A single generation from a model, sampled all the way through. During RL-based post-training the model produces many rollouts per problem; the reward signal then determines which ones to reinforce.

On-policy

Training where the data the model learns from is generated by the current model itself. RLVR is on-policy: the model produces rollouts, the rollouts get scored, the model updates, and the next batch of rollouts comes from the improved model. Contrast with off-policy training (such as SFT on a fixed dataset of human-written examples), where the training data doesn't change as the model improves.

Synonyms: off-policy (the opposite property)

Reasoning model

A language model that's been trained to generate intermediate "thinking" steps before producing its final answer. OpenAI's o1 and o3, DeepSeek's R1, and Claude with extended thinking are reasoning models. The architecture is the same as any other LLM---what changes is the post-training (usually RLVR), which shapes the model to use extra tokens for working through problems.

Synonyms: thinking model

Chain of thought

Step-by-step reasoning a model generates before its final answer. Started as a prompting trick ("let's think step by step") and is now built into reasoning models through post-training. The intermediate steps function like rough working in a maths exercise---visible scratch work that helps the model reach a correct answer.

Synonyms: CoT

Thinking tokens

The tokens that make up a reasoning model's chain of thought. Mechanically they're produced the same way as any other tokens (same forward pass, same sampling), but they're often hidden from the user in product interfaces. Some products, such as Claude's extended thinking, show them by default.

Related: Chain of thought , Reasoning model

Test-time compute

Compute spent at generation time rather than during training. Reasoning models trade test-time compute for accuracy: letting the model generate more thinking tokens before answering tends to improve performance in a roughly predictable way. This is a scaling axis distinct from model size and training data, and is what makes reasoning models qualitatively different from earlier LLMs.

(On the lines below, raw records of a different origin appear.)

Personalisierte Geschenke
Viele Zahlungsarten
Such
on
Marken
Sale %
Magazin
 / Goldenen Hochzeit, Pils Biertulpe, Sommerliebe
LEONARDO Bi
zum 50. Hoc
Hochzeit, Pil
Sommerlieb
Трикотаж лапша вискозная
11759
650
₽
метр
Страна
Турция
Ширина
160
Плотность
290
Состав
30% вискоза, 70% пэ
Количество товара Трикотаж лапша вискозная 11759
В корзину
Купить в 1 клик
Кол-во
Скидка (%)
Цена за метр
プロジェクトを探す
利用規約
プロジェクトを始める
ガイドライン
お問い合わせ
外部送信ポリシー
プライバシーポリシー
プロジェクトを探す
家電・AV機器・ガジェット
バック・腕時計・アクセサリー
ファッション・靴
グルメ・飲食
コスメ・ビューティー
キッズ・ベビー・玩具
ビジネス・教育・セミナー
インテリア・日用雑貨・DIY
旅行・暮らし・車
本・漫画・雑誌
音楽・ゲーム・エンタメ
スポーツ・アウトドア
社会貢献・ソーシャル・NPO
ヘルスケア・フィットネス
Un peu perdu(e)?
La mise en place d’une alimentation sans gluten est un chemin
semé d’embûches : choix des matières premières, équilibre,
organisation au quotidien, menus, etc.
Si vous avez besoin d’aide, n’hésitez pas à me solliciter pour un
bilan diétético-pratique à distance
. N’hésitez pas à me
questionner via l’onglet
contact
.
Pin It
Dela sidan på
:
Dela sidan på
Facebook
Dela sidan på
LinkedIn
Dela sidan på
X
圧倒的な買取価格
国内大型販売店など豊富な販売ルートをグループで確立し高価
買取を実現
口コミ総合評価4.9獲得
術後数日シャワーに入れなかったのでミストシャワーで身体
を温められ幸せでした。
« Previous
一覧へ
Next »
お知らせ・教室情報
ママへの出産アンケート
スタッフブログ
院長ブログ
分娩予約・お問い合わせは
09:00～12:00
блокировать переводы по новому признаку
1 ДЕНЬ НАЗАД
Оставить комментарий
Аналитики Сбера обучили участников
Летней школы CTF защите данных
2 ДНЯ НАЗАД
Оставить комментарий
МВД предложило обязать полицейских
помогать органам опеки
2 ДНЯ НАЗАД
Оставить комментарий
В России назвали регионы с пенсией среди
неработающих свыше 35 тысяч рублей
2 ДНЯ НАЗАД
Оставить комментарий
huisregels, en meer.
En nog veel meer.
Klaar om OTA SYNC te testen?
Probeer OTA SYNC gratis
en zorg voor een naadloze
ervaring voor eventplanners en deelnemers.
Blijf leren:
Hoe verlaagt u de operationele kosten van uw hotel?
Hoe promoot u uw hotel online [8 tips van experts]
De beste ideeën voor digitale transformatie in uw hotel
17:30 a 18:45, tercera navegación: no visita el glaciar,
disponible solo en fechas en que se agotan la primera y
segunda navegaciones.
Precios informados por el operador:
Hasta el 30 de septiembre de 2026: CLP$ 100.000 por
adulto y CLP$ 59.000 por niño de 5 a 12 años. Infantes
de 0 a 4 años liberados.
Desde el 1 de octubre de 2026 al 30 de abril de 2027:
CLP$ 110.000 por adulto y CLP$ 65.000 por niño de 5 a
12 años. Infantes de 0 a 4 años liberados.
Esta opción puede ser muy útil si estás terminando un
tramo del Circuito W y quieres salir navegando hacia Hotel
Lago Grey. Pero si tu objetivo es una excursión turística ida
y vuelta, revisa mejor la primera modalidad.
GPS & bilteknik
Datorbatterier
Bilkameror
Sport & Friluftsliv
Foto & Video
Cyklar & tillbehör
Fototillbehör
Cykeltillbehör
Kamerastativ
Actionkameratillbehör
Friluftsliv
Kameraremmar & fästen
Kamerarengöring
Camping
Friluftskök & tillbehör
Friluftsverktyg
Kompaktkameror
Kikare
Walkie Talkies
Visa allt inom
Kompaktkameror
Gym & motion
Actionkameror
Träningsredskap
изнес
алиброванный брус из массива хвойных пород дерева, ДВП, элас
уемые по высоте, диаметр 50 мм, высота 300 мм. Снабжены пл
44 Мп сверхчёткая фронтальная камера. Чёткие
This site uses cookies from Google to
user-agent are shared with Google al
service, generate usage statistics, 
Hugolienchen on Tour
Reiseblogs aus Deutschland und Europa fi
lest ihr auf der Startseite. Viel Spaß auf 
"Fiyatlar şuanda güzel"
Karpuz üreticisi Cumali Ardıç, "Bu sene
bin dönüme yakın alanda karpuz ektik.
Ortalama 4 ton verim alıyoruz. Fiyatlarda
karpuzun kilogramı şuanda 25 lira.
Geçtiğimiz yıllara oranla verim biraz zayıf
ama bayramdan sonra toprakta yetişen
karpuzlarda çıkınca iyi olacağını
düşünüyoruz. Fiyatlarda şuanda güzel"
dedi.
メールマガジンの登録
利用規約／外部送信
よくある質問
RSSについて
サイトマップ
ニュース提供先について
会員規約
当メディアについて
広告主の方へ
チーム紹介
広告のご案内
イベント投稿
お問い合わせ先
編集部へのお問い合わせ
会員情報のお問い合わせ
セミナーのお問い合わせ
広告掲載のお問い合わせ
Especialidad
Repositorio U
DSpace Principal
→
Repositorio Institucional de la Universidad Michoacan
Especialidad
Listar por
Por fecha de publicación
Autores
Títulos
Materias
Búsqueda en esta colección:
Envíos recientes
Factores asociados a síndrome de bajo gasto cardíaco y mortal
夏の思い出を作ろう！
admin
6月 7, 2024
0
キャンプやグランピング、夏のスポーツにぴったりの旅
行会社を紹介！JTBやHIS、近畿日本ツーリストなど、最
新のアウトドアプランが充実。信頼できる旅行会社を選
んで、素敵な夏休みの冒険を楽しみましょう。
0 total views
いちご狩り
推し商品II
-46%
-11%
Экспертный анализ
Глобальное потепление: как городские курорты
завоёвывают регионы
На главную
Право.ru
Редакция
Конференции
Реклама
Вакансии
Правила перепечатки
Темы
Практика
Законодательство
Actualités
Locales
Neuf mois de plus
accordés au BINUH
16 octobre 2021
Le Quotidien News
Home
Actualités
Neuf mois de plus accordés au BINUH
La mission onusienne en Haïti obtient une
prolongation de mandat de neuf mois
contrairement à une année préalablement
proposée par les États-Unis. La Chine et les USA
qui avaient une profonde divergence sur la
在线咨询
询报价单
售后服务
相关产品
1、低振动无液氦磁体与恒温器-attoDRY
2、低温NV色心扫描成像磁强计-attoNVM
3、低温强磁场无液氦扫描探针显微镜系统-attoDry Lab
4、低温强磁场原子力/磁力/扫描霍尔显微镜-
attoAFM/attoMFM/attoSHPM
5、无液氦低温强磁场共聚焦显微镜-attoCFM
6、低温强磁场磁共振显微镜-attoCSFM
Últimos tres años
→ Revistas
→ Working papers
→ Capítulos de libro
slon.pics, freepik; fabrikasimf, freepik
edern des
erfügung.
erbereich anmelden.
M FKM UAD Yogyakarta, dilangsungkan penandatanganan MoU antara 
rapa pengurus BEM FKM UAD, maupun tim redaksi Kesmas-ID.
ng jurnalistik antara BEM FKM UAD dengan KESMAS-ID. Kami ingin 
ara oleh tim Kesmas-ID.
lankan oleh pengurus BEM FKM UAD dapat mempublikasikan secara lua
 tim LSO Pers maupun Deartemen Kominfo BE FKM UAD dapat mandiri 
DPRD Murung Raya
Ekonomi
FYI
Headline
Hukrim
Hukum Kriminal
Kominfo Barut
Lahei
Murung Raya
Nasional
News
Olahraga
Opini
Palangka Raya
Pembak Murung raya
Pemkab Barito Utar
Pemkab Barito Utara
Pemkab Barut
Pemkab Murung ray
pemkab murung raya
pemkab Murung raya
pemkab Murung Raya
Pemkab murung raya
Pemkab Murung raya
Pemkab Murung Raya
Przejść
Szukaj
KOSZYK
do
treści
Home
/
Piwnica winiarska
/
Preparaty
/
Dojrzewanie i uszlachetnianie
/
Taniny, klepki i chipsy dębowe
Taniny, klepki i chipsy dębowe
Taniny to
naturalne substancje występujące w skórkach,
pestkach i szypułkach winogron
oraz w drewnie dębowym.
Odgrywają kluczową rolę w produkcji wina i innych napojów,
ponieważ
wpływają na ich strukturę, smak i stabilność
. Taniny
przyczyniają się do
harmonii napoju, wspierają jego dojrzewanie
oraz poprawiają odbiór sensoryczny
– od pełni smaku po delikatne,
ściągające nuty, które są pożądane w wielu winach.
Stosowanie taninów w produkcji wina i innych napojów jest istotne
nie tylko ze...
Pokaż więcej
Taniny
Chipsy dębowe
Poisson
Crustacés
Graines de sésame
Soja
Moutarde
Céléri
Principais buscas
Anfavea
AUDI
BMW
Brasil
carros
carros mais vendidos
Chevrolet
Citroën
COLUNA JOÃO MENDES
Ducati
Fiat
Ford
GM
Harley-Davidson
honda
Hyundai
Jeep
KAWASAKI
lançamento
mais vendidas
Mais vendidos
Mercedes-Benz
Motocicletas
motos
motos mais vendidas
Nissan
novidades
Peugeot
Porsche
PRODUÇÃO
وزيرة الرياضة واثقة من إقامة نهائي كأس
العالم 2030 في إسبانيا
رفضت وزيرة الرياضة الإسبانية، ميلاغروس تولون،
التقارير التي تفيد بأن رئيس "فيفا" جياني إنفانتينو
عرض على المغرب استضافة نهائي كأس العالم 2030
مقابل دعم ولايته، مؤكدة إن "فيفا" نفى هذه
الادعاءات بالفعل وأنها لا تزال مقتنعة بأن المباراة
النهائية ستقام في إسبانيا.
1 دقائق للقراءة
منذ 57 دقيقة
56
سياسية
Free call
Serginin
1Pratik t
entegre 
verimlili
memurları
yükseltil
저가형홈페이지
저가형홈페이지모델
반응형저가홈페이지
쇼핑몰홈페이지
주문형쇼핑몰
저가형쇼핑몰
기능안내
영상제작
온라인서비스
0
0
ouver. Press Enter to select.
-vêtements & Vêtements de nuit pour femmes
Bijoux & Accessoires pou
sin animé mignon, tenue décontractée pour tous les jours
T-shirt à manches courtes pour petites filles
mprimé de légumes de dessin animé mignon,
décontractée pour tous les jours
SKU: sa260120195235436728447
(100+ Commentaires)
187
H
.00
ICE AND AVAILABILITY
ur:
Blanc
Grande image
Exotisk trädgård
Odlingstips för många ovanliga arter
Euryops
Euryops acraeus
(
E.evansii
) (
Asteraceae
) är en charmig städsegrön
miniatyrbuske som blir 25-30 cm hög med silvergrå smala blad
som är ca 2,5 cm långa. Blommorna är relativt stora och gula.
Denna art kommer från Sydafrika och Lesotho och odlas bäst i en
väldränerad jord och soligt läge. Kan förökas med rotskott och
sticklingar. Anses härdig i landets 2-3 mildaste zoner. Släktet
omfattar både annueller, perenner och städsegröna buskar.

Synonyms: inference-time compute

Connections to your activities

Your activity	Real LLM equivalent
Tallying word pairs	Counting n-grams during training
Rolling dice for next word	Sampling from a probability distribution
Grid rows/columns	Weight matrices in neural networks
Adding context columns	Learning attention patterns
Calculating word distances	Computing embedding similarities
Dividing tallies by temperature	Applying temperature to logits
Keeping top beam paths	Beam search with specified beam width
Picking matching cutouts	Weighted random sampling
Training on new text	Fine-tuning on domain-specific data
Updating counts from votes	RLHF using a reward model
Sampling a trigger word	Tool use by an agent
Re-training on generated text	Model collapse from synthetic data

Key insights

Scale is the main difference: your small grid vs billions of parameters, but the core concepts are identical.
Randomness creates variety: both your dice and modern LLMs use controlled randomness to avoid repetitive output.
Context improves prediction: more context (bigram → trigram → transformer) enables better text generation.
Embeddings capture meaning: words used similarly get similar vectors, whether hand-calculated or learned by neural networks.
Training is just counting: at its core, training means observing patterns in data---exactly what you did with tally marks.

The hands-on activities demonstrate the fundamental operations of language models. The main advances in modern AI come from doing these same operations at massive scale with learned (rather than hand-crafted) patterns.